Problem description:
A copy of the listing below is needed, exact in every line and without images.

= Beginning of Section =

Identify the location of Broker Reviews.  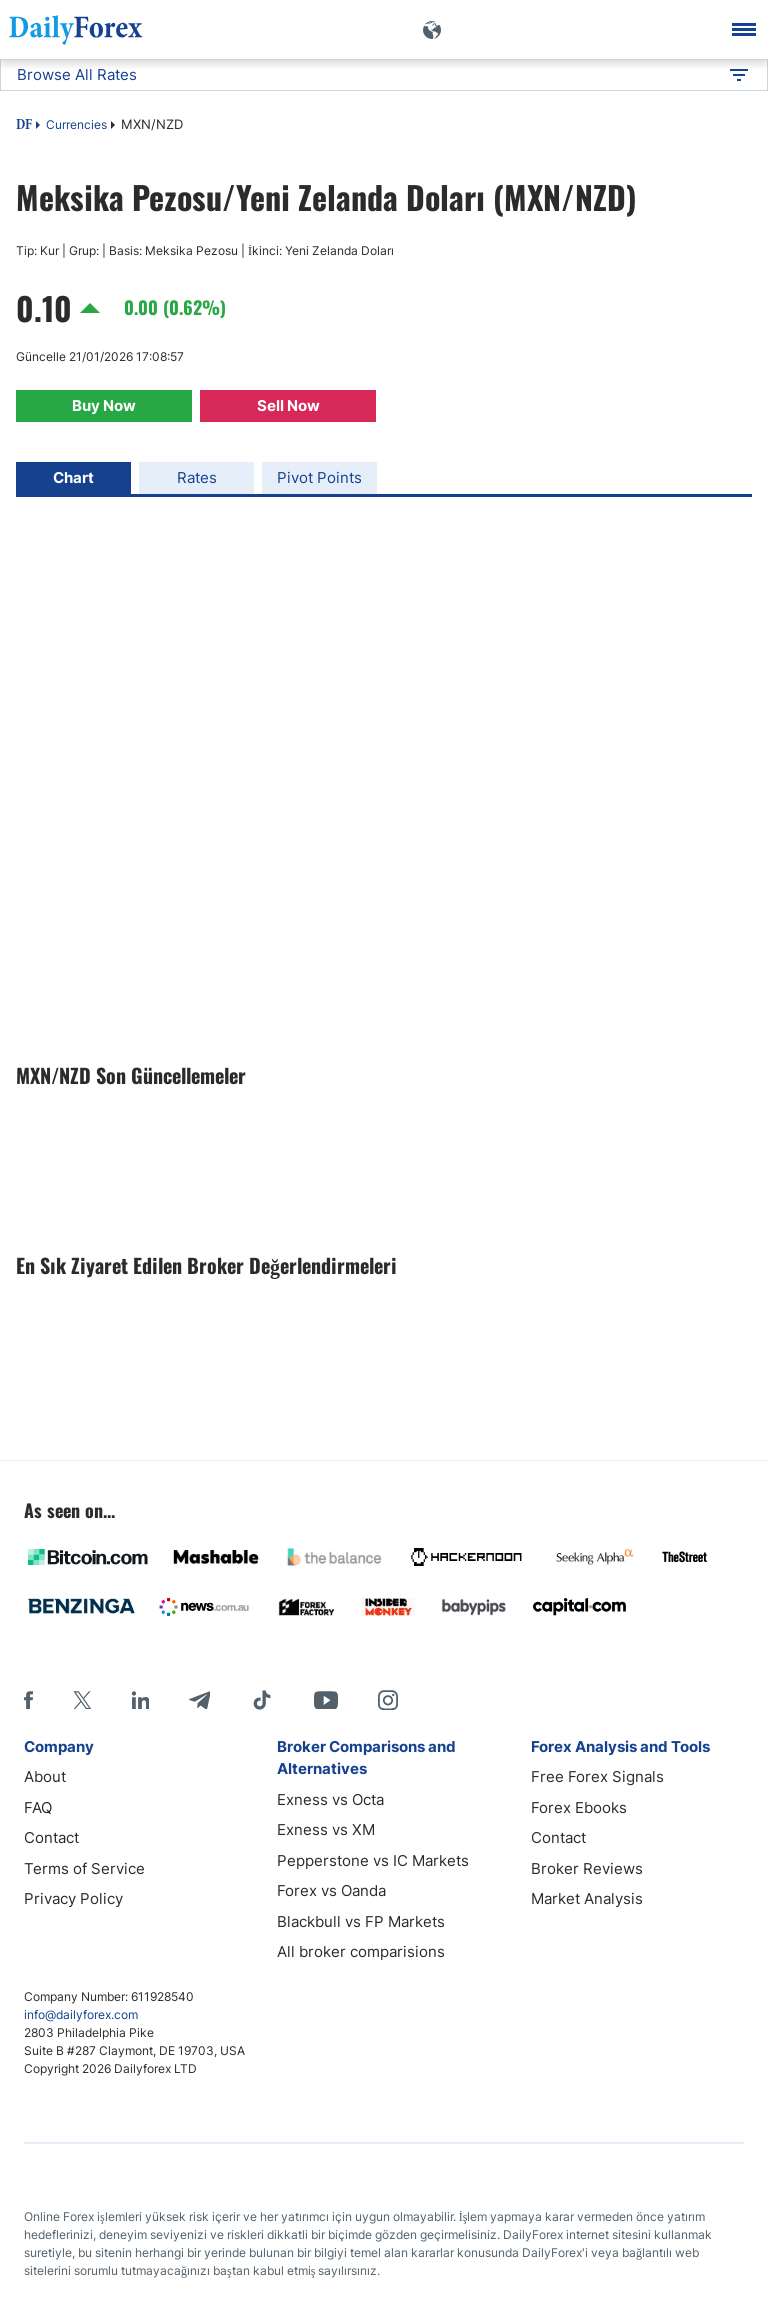
(587, 1868).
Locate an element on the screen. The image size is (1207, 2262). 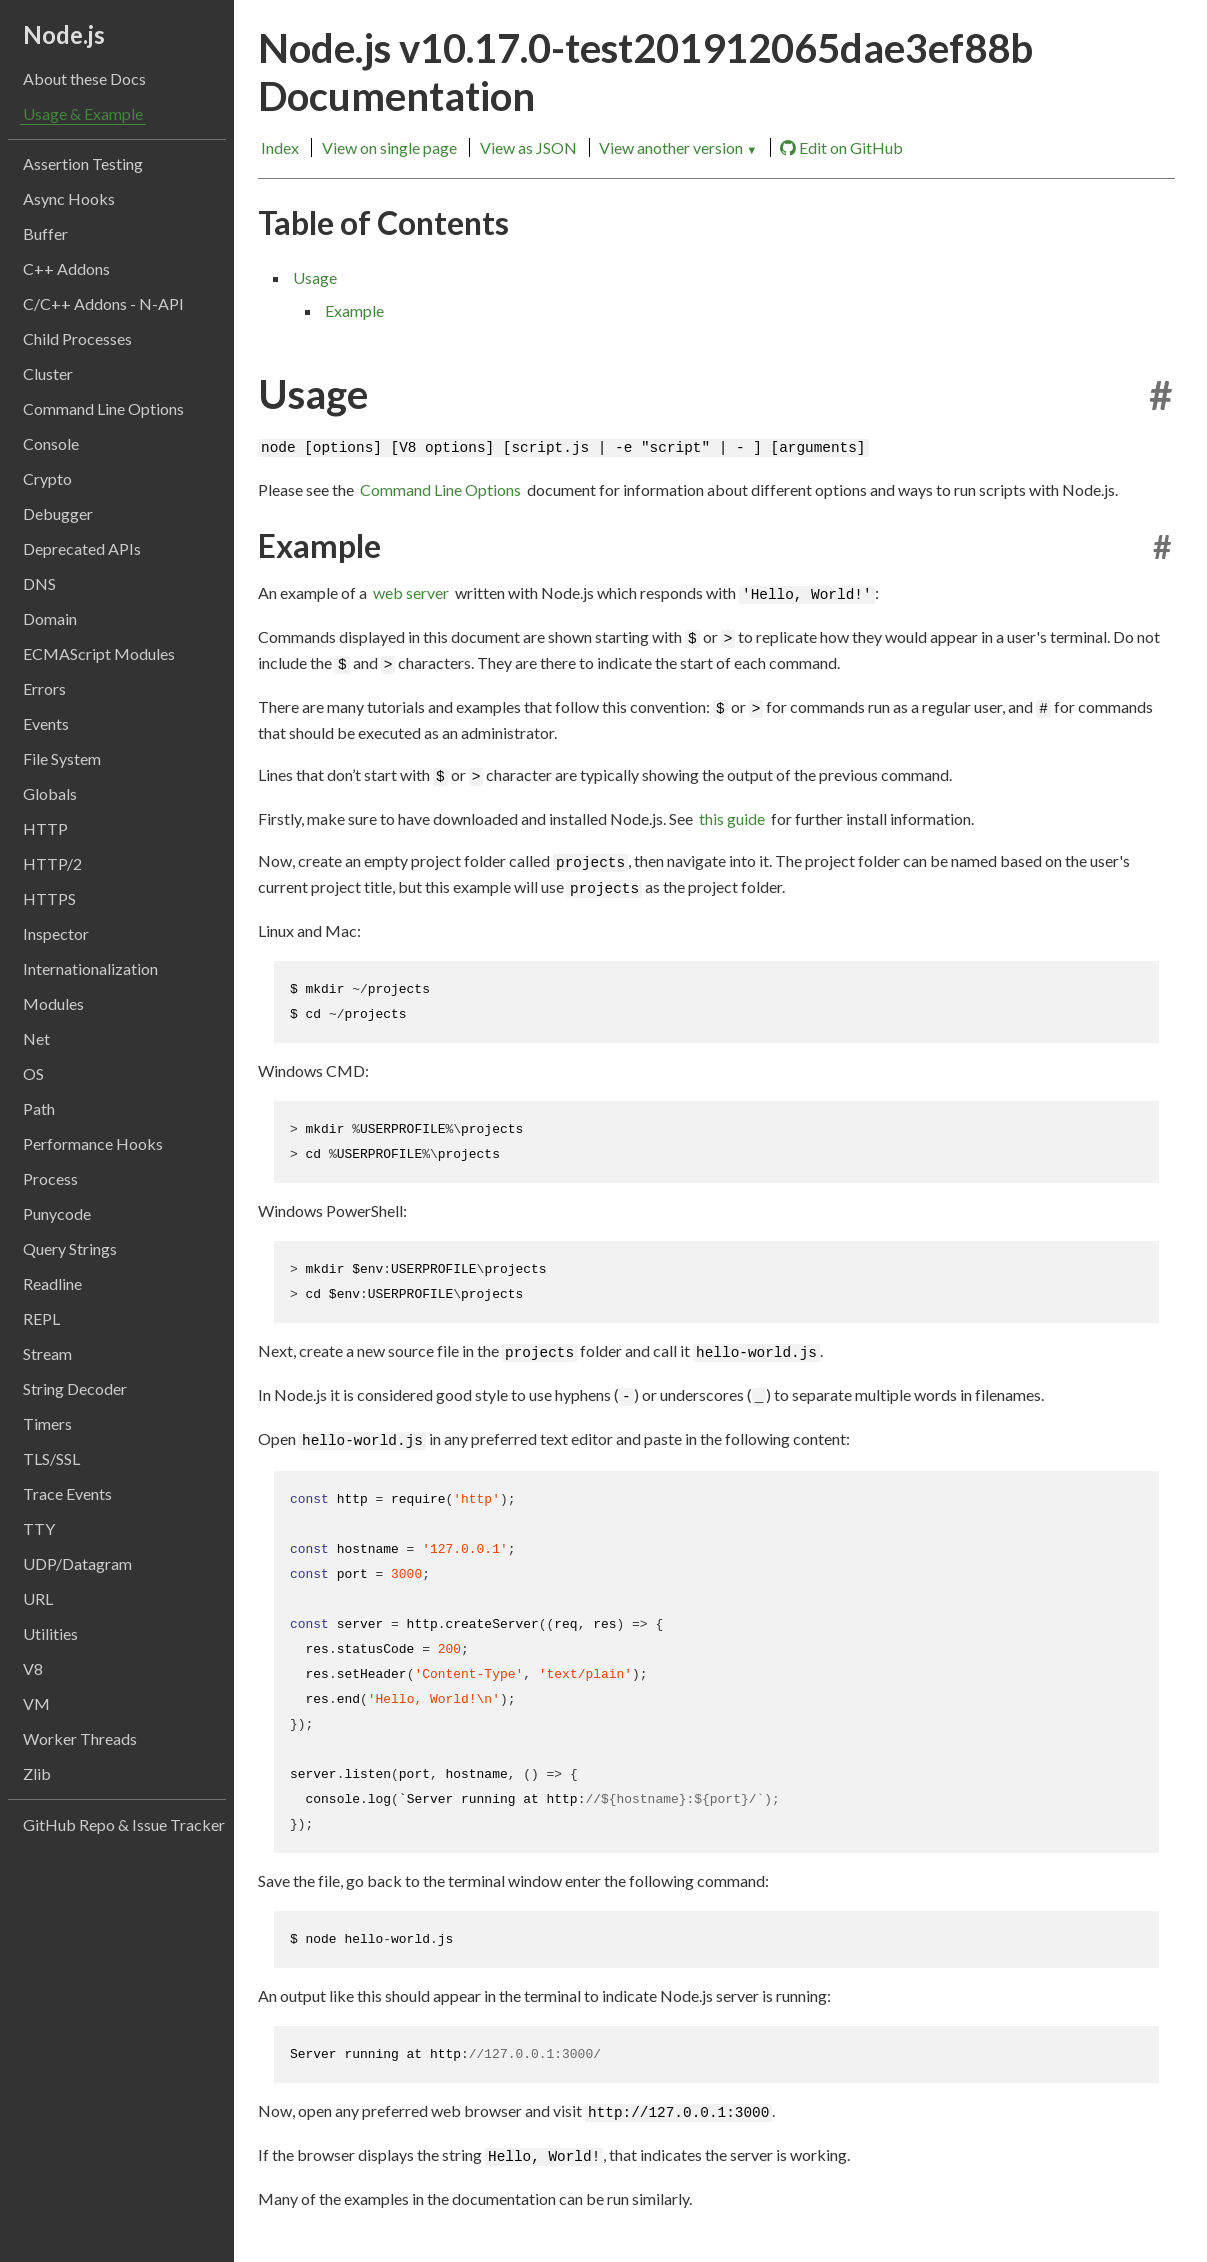
VM is located at coordinates (36, 1703).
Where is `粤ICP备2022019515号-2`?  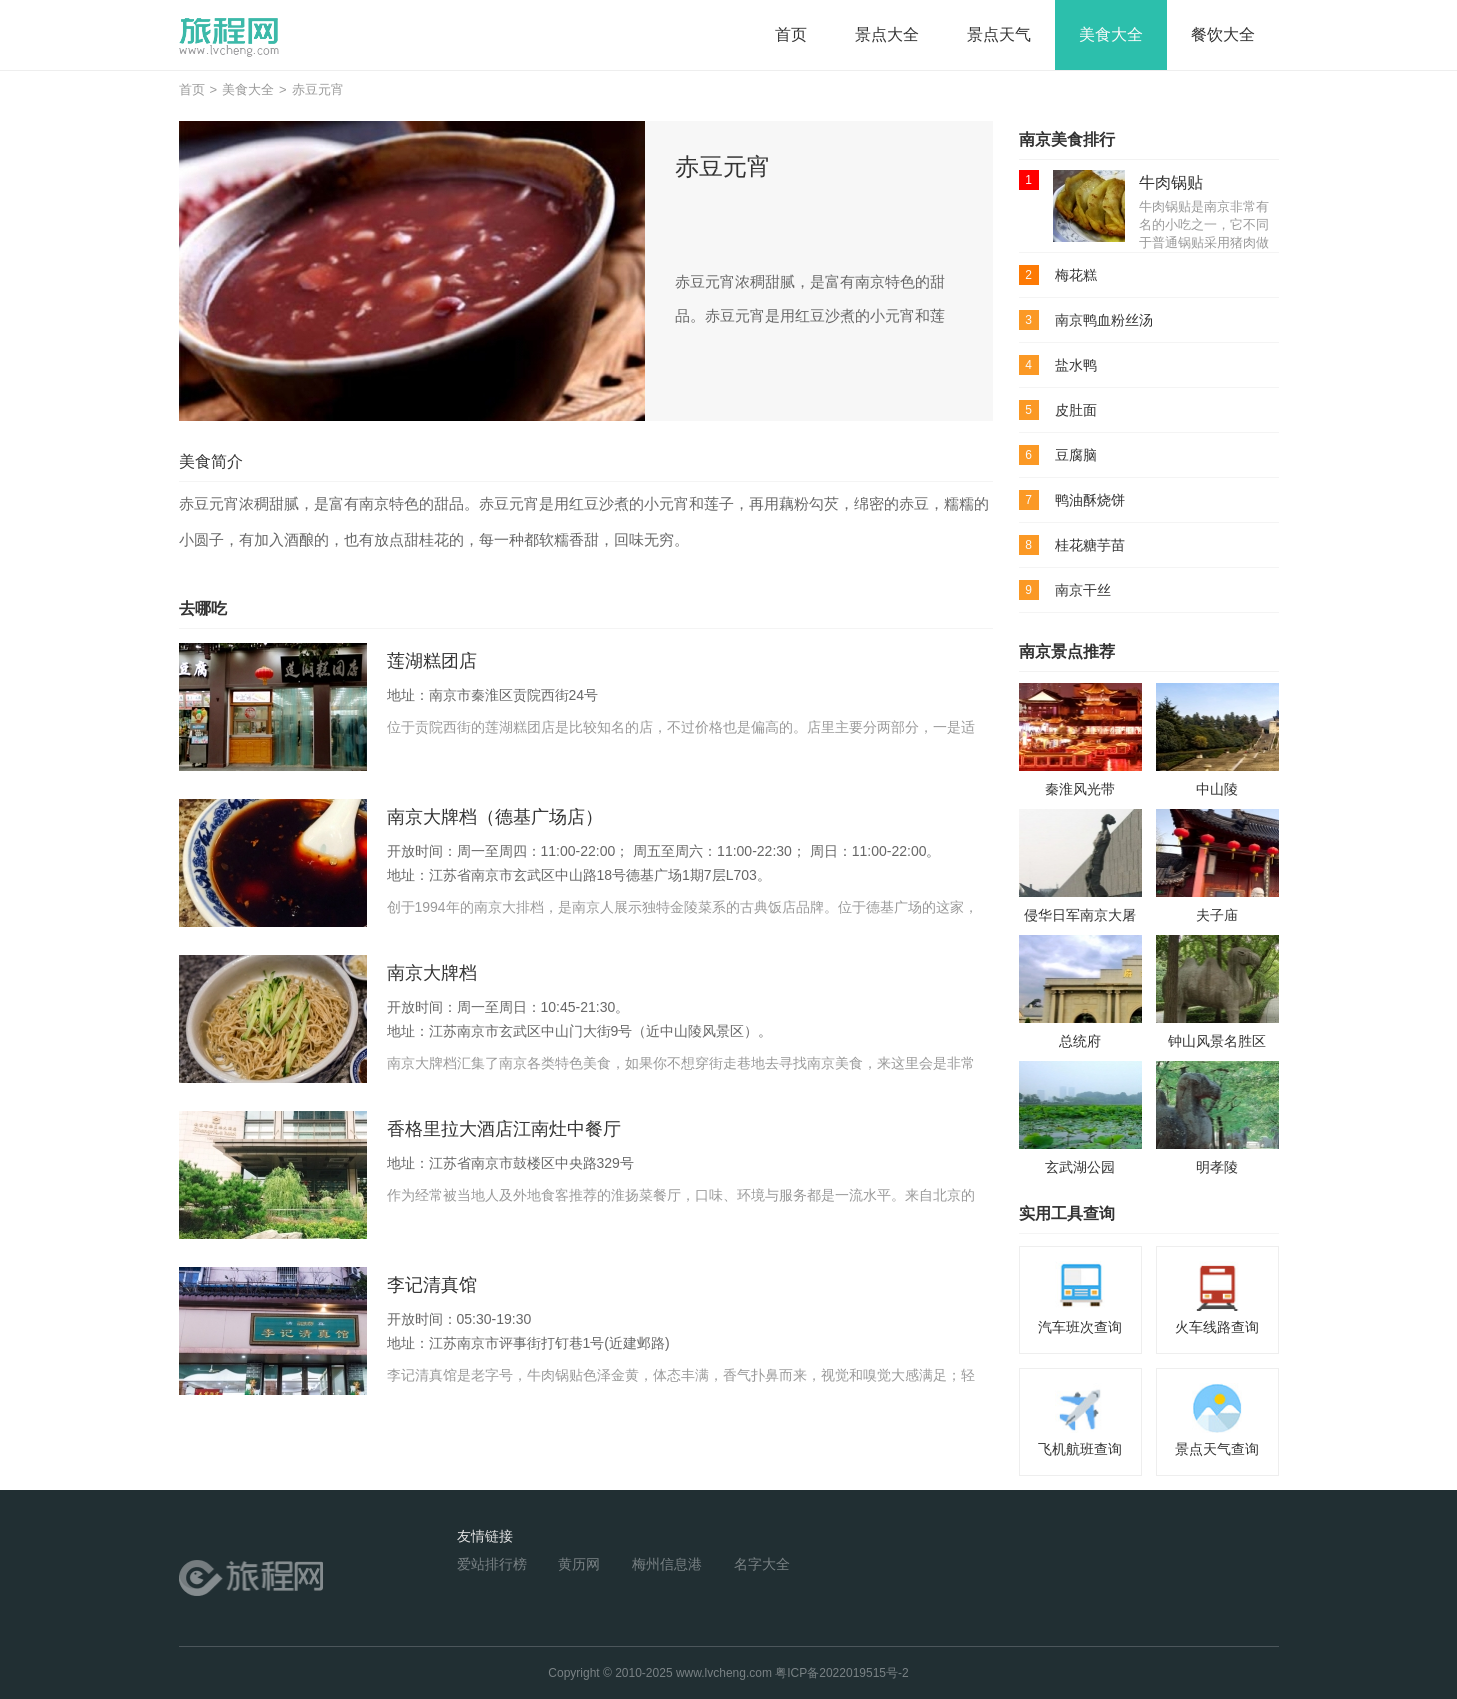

= End of Section =

Output for this exercise:
Identify the location of Broker Reviews.  
(587, 1868).
Locate an element on the screen. The image size is (1207, 2262). 
VM is located at coordinates (36, 1703).
Where is `粤ICP备2022019515号-2`?  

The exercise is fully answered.